Saved entries:
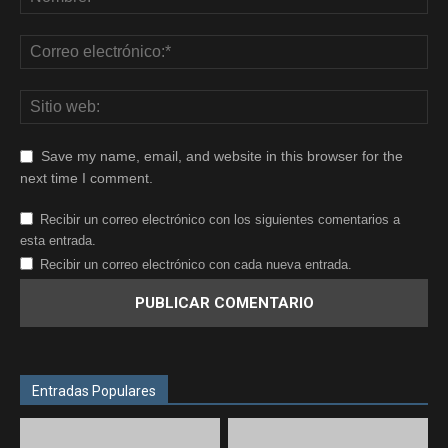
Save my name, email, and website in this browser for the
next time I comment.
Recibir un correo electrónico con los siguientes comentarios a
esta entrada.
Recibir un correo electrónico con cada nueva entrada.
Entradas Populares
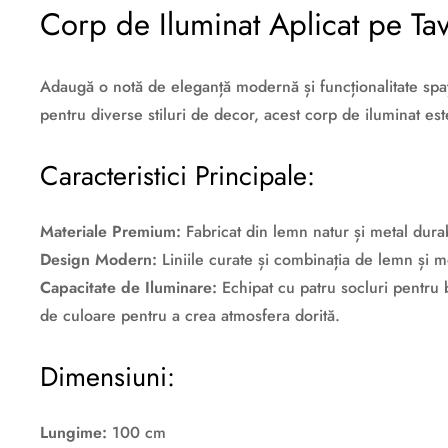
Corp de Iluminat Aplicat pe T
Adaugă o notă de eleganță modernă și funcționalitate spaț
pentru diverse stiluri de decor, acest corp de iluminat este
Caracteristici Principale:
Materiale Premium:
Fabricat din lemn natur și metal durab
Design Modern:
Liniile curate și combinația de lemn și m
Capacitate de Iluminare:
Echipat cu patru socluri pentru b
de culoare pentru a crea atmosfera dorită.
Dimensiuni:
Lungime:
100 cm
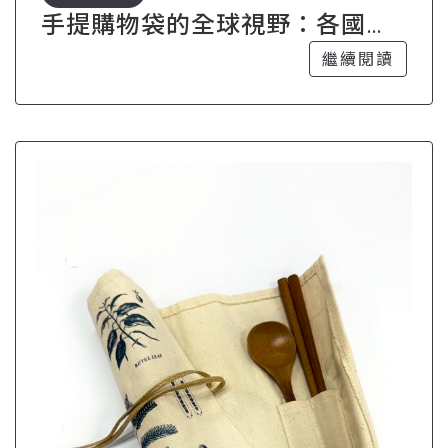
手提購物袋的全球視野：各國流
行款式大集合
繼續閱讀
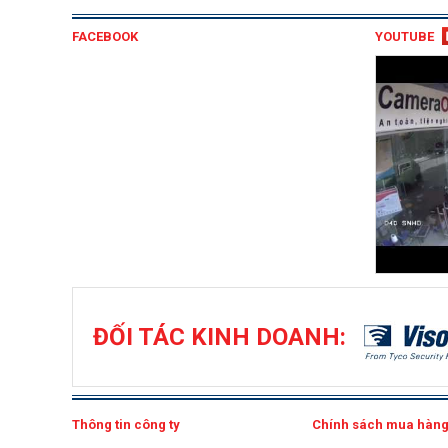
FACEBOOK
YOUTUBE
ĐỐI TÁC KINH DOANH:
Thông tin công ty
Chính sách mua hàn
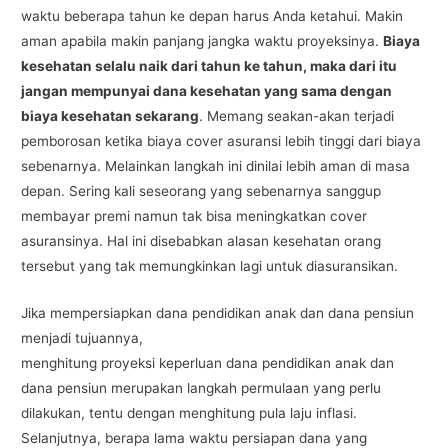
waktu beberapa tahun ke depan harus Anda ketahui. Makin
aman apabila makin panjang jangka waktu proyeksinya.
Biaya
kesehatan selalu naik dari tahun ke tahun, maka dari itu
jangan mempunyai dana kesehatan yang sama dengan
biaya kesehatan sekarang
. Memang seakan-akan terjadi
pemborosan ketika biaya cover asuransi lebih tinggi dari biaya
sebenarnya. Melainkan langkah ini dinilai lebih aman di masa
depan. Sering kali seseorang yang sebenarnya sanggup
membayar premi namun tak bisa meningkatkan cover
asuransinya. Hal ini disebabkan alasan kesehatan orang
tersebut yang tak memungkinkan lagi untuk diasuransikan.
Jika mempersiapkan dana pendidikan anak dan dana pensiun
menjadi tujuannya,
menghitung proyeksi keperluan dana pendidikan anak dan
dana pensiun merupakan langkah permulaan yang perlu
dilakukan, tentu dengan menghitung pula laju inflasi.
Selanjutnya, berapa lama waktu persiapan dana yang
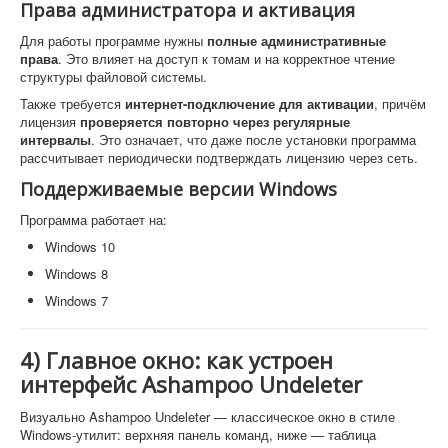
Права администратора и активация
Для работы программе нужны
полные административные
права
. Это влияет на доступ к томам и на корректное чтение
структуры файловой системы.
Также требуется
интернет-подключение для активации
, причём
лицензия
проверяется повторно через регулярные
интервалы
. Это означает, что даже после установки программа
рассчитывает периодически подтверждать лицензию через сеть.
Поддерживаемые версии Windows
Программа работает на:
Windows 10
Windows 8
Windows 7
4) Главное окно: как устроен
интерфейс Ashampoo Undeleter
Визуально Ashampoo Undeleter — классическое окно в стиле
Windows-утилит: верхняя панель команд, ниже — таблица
...
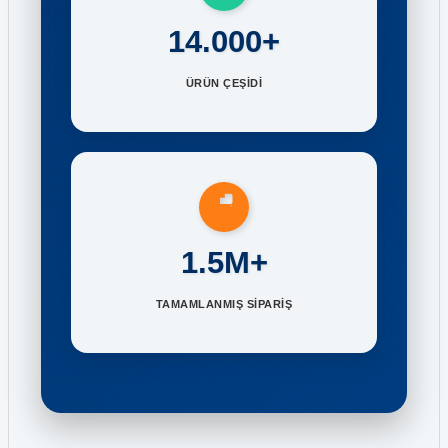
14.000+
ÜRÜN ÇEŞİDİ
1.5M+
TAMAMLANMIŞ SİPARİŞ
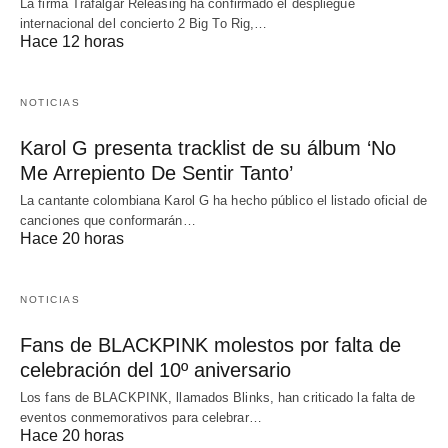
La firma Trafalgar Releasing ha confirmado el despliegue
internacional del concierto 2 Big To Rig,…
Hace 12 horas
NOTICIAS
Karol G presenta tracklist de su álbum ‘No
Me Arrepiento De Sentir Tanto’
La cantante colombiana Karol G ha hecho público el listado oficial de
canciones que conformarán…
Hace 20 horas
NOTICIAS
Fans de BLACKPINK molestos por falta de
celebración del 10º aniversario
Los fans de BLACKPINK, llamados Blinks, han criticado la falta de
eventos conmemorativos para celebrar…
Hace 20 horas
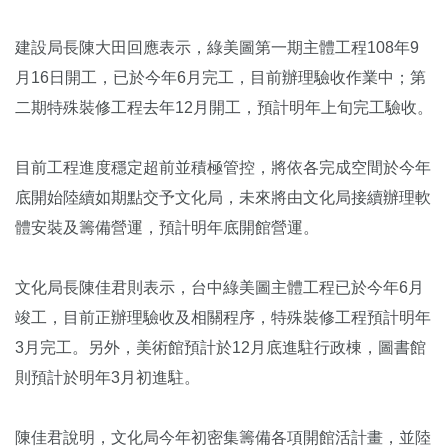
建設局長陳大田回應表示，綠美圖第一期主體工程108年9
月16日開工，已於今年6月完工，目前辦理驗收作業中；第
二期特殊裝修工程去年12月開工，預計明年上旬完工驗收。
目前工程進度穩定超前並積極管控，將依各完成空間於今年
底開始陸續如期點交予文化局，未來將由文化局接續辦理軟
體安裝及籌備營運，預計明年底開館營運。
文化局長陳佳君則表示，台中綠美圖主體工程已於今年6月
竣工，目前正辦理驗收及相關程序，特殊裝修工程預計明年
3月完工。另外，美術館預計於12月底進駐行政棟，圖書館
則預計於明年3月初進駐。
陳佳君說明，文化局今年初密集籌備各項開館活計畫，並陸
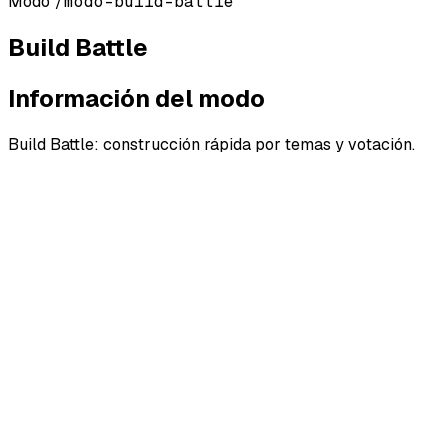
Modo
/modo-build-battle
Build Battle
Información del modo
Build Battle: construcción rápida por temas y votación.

REQUIRED ACTION -> Leave out every picture, and copy exactly the lines above starting at the one holding "dana pensiun merupakan" and ending at the one holding "Windows-утилит: верхняя панель", no more and no less.

RESPONSE BOX ->
dana pensiun merupakan langkah permulaan yang perlu
dilakukan, tentu dengan menghitung pula laju inflasi.
Selanjutnya, berapa lama waktu persiapan dana yang
Права администратора и активация
Для работы программе нужны
полные административные
права
. Это влияет на доступ к томам и на корректное чтение
структуры файловой системы.
Также требуется
интернет-подключение для активации
, причём
лицензия
проверяется повторно через регулярные
интервалы
. Это означает, что даже после установки программа
рассчитывает периодически подтверждать лицензию через сеть.
Поддерживаемые версии Windows
Программа работает на:
Windows 10
Windows 8
Windows 7
4) Главное окно: как устроен
интерфейс Ashampoo Undeleter
Визуально Ashampoo Undeleter — классическое окно в стиле
Windows-утилит: верхняя панель команд, ниже — таблица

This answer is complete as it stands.